Climbed over mountains Travelled the sea Cast down off heaven Cast down on my knees I've laid with the devil Cursed god above Forsaken heaven To bring you my love
Manu devait gagner le terrier, situé quelques trois cents mètres en contrebas. Délicat moment où la mécanique devait prendre le pas sur les sens. Il appuya sur le bouton pause de son baladeur numérique puis son corps se mit en mouvement, ondulant à la surface du relief du sous-bois. Installé en position de guet, Manu réenclencha le lecteur. Entre deux riffs de guitares saturés, « I’ve laid with the devil » résonna dans son tympan gauche. Au même instant, une des fenêtres du premier étage s’illumina, et une femme blonde (Cassandra James) y apparut, observant l'extérieur. Ça correspondait à la topographie des lieux qu’il avait appris par cœur dans le mémo : le bureau, point névralgique de l’opération.

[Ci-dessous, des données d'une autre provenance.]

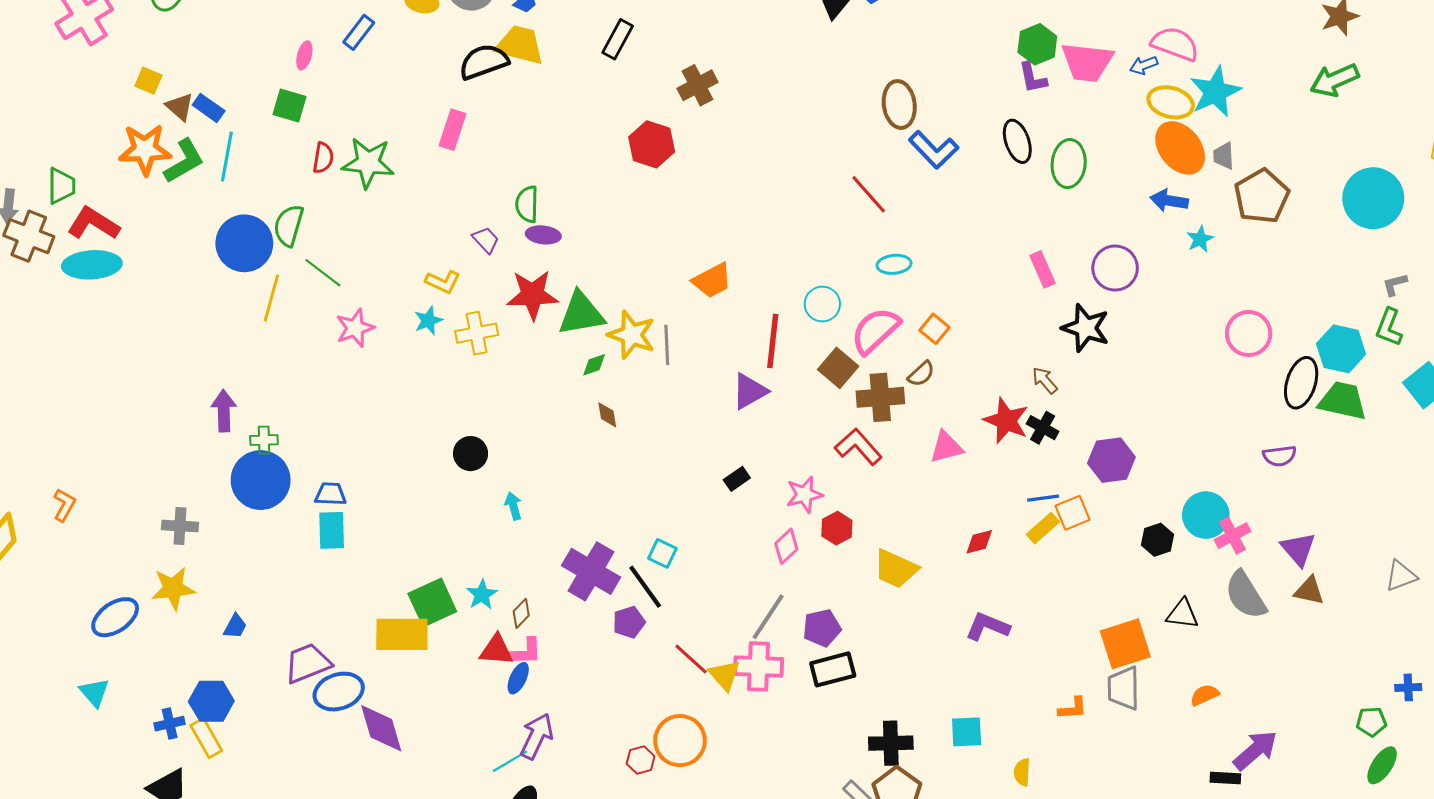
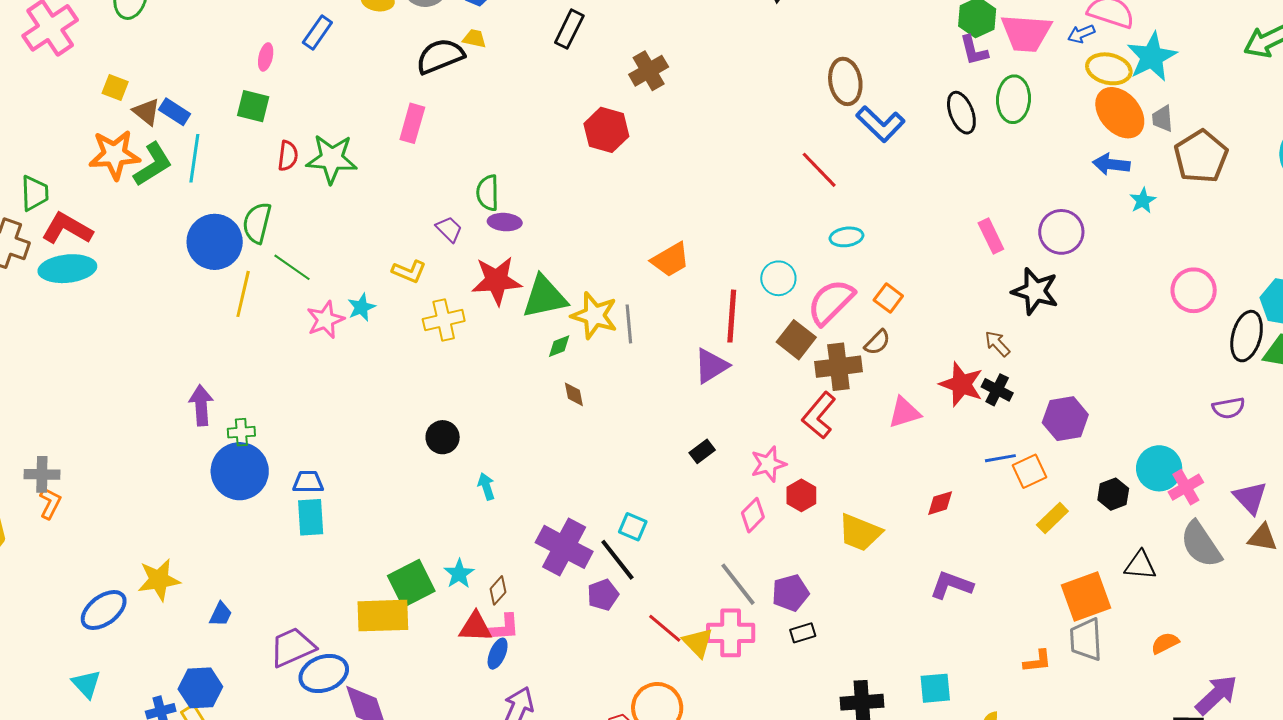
yellow trapezoid: (520, 45) -> (474, 38), size x0.5
green ellipse: (1069, 164) -> (1013, 99), moved
cyan star: (428, 321) -> (361, 307), moved
red L-shape: (858, 447) -> (819, 415), turned -96
gray cross: (180, 526) -> (42, 474), moved
yellow rectangle: (1043, 528) -> (1052, 518), moved
gray line: (768, 617) -> (738, 584), turned -69
black rectangle: (833, 669) -> (803, 633), size x0.6

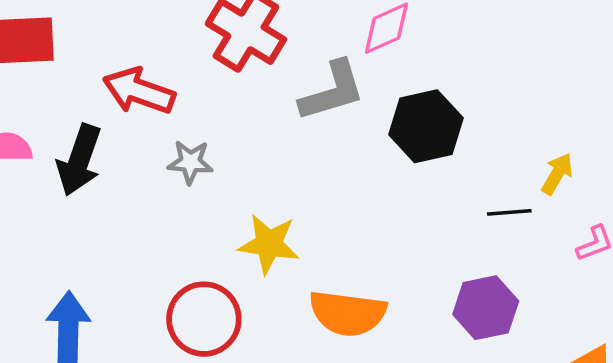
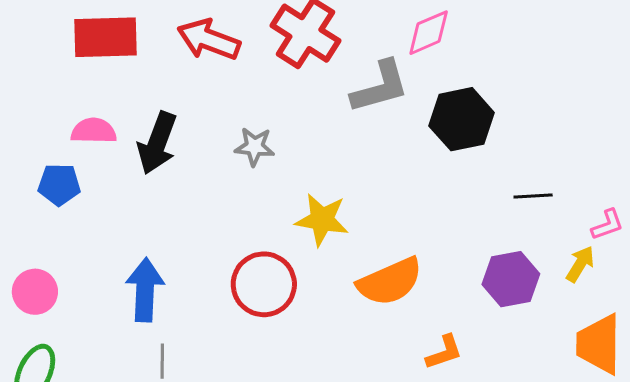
red arrow: (139, 91) -> (209, 40), moved
yellow arrow: (557, 174) -> (580, 264), moved
orange semicircle: (348, 313) -> (390, 282), turned -32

Le regard de Manu oscilla d’une fenêtre à l’autre de la ferme en forme de L, jusqu’à la grange où devait s’effectuer l’échange. Des hommes de mains devaient être tapis dans l’obscurité, dans une attente plus confortable que la sienne.
I know he's gonna be here He know he's gonna be here Yeah alright
Histoire de calmer ses nerfs, Manu remis le morceau au début. Il y était et son esprit devait faire face à l’angoisse qui tentait de prendre d’assaut ses tripes. Manu tenta de changer de focale pour se concentrer sur son corps frigorifié. Il contracta un par un ses muscles histoire de se réchauffer et de ne plus penser. Surtout pas à l’après. Quand l’excitation sera retombée et qu’il faudra effacer ses traces puis en créer de fausses. Et rendre des comptes. Se justifier. La Land Rover Freelander entra dans la propriété et s’arrêta en parallèle de la grange. De son terrier, Manu évalua la distance à quatre ou cinq mètres. Juste assez pour que ce qui se passe dans le bureau soit hors du champ de vision de la grange. Le colis (Yvan Dressamaire) sortit enfin de la Land, une mallette à la main. Par rapport aux photos qu’il avait vues, le colis avait pris du poids. Manu estima l’heure à vingt-deux heures cinquante-cinq. Il aurait été trop risqué de s’aider de sa montre pour être plus précis.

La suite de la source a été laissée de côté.